**What you will do:** What lines in the records below include the word "Recommended"? Return each one.

Collected data:
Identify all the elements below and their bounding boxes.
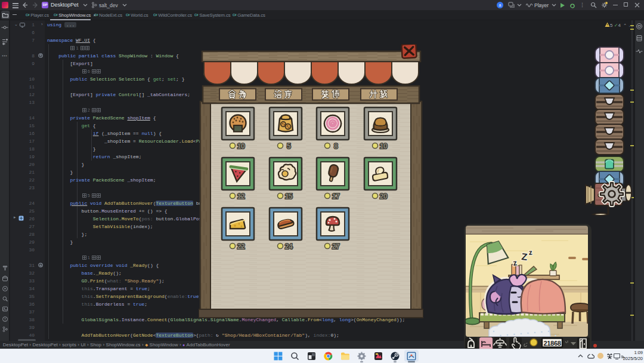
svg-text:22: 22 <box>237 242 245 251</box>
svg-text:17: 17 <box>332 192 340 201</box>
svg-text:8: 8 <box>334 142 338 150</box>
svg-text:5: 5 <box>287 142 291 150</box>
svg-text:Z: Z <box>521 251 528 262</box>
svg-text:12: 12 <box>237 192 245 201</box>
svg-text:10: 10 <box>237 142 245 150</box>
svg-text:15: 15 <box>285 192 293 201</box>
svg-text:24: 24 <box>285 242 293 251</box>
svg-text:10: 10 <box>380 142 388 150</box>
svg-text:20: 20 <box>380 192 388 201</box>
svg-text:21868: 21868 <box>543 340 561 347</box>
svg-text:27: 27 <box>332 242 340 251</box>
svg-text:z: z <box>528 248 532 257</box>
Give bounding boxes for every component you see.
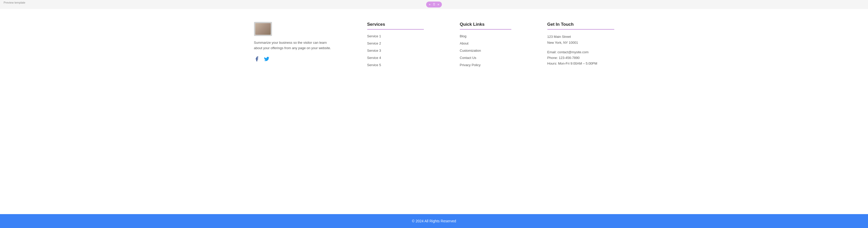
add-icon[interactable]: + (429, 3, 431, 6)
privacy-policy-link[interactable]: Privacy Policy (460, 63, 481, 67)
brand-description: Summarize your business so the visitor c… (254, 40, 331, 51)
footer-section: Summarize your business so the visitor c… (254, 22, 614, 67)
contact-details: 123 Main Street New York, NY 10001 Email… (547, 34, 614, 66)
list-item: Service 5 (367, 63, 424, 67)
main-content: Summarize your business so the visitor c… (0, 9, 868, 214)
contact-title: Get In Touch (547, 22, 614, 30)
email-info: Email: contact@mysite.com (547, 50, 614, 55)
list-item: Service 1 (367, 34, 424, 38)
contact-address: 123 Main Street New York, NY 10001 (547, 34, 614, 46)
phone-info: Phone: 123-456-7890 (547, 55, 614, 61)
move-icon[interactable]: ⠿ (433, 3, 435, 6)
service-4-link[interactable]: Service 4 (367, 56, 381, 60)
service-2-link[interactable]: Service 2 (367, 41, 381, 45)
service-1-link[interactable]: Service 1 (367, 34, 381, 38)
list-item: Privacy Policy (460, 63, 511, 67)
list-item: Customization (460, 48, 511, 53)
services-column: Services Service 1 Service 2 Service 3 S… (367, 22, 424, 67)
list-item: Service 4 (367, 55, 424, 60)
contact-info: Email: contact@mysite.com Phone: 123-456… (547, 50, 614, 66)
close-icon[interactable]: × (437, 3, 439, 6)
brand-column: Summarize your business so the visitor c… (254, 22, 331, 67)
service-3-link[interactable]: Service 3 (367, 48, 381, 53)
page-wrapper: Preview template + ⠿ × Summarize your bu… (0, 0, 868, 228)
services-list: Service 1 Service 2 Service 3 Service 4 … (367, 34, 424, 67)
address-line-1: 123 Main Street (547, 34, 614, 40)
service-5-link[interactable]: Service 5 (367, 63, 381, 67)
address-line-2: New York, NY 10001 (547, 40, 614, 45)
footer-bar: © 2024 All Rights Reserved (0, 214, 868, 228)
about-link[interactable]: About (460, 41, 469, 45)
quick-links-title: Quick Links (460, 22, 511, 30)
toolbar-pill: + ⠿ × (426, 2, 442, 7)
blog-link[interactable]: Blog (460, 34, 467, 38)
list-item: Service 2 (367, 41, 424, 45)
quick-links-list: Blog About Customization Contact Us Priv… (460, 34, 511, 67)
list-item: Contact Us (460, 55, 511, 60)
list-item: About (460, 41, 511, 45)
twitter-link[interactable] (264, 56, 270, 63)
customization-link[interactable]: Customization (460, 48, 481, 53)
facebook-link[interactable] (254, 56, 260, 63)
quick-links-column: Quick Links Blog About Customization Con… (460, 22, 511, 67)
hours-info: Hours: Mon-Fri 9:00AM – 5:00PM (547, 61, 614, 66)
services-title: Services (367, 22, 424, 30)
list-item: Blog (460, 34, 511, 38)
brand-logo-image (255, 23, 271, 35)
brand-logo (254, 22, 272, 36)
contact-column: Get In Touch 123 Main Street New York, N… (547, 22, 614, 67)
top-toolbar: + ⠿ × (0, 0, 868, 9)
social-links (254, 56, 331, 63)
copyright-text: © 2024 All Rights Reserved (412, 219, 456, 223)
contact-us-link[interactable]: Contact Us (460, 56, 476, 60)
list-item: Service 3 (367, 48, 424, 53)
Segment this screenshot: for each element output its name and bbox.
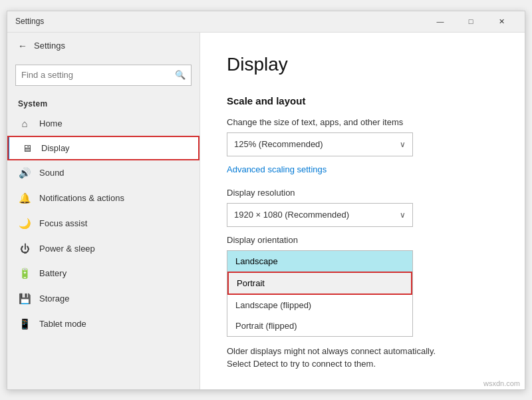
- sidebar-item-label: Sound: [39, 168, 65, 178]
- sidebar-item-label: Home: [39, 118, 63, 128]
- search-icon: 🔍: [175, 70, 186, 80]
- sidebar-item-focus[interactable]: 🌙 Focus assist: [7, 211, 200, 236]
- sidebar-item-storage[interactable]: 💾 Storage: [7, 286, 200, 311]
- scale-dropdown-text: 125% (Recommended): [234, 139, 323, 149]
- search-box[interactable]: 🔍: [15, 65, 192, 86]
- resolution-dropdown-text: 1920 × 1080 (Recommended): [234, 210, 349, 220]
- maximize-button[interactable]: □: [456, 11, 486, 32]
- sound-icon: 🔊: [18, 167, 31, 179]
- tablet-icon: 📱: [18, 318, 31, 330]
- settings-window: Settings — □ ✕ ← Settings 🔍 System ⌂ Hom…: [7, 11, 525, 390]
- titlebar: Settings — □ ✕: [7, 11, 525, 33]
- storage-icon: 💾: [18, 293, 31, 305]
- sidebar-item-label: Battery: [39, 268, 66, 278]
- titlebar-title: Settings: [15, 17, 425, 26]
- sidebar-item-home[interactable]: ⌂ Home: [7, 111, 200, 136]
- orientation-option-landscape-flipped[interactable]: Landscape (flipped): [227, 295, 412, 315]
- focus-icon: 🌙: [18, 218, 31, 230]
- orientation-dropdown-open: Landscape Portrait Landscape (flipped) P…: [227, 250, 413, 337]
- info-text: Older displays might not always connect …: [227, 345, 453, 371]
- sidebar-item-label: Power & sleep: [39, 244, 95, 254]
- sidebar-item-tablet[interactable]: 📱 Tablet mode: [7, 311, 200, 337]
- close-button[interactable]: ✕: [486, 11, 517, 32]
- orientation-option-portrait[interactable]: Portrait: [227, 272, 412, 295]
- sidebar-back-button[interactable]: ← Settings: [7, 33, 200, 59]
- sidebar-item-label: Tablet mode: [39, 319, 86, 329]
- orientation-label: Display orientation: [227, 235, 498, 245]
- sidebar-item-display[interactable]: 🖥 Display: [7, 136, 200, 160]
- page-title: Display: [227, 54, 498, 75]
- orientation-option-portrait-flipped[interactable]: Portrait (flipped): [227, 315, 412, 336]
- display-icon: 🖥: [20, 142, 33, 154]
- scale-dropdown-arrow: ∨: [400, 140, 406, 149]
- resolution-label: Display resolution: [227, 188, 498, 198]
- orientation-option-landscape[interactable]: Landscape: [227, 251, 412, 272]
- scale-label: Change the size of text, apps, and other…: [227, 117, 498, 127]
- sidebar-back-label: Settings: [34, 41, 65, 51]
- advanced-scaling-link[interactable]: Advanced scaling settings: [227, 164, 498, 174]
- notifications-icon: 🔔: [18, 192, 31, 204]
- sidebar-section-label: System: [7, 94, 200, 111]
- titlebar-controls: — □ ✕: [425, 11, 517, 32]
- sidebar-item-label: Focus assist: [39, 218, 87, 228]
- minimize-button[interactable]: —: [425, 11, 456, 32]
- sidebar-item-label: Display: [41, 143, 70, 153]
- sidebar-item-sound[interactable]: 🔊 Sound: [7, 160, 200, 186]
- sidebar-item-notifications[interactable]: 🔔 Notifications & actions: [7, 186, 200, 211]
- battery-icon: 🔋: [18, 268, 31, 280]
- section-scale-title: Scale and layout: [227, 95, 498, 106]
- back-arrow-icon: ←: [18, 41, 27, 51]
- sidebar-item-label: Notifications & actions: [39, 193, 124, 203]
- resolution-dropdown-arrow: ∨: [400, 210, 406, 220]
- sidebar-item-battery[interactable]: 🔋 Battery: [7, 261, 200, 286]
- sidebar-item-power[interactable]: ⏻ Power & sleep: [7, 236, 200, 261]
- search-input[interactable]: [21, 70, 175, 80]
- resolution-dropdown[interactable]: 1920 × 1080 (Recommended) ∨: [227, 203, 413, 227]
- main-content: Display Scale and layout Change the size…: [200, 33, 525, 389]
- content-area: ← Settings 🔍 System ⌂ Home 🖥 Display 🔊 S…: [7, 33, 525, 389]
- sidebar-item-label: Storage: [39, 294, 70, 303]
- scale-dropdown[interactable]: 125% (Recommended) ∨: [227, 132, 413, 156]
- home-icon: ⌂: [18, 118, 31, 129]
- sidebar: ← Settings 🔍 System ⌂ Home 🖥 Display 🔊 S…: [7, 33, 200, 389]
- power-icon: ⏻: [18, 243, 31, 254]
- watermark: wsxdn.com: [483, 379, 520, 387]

**Response to the task:**
- scale-dropdown-text: 125% (Recommended): [234, 139, 323, 149]
- resolution-dropdown-text: 1920 × 1080 (Recommended): [234, 210, 349, 220]
- resolution-dropdown[interactable]: 1920 × 1080 (Recommended) ∨: [227, 203, 413, 227]
- scale-dropdown[interactable]: 125% (Recommended) ∨: [227, 132, 413, 156]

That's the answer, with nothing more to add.